## Directions
Look through the data below and return each line where "yüzde" appears.

## Stored data
------------------------------------------------------------
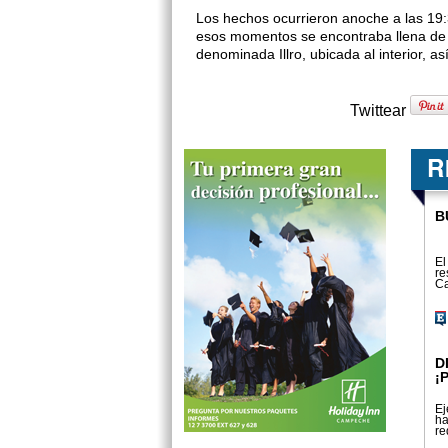
Los hechos ocurrieron anoche a las 19:3
esos momentos se encontraba llena de ni
denomina­da Illro, ubicada al interior, a
Twittear
B
El
re
Ca
D
¡
Ej
ha
re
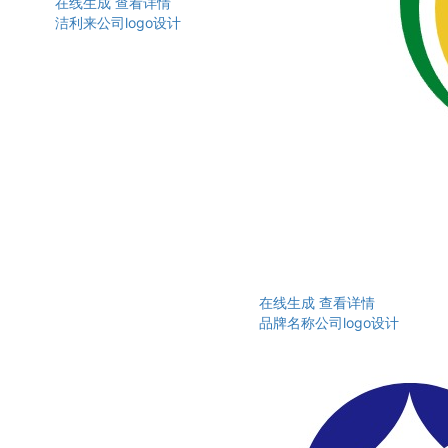
在线生成
查看详情
洁利来公司logo设计
在线生成
查看详情
品牌名称公司logo设计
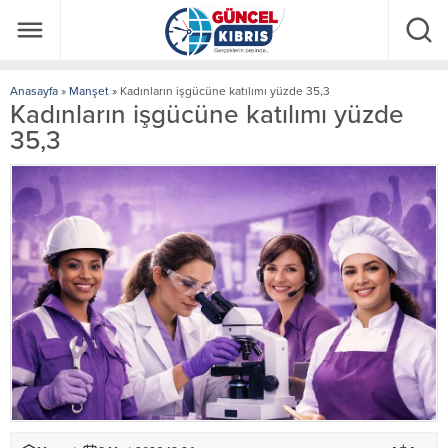
Anasayfa
»
Manşet
»
Kadınların işgücüne katılımı yüzde 35,3
Kadınların işgücüne katılımı yüzde
35,3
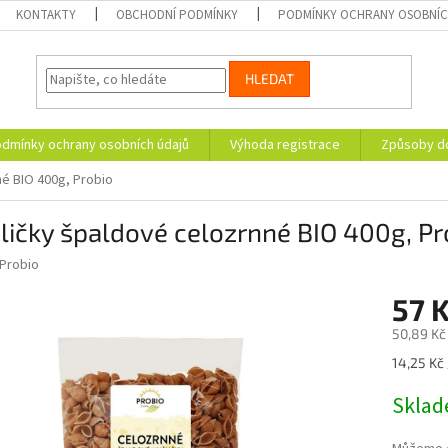
KONTAKTY
OBCHODNÍ PODMÍNKY
PODMÍNKY OCHRANY OSOBNÍC
HLEDAT
dmínky ochrany osobních údajů
Výhoda registrace
Způsoby d
né BIO 400g, Probio
ičky špaldové celozrnné BIO 400g, Pr
Probio
57 
50,89 Kč
Měrná
14,25 Kč 
cena:
Skla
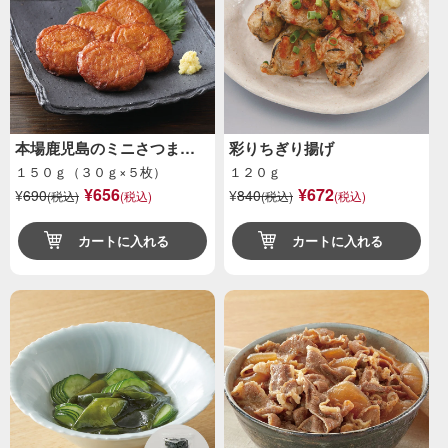
本場鹿児島のミニさつま…
彩りちぎり揚げ
１５０ｇ（３０ｇ×５枚）
１２０ｇ
¥656
¥672
¥
690
¥
840
(税込)
(税込)
(税込)
(税込)
カートに入れる
カートに入れる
------------------------------------------------------------
## Answer to the exercise
Kadınların işgücüne katılımı yüzde 35,3
Kadınların işgücüne katılımı yüzde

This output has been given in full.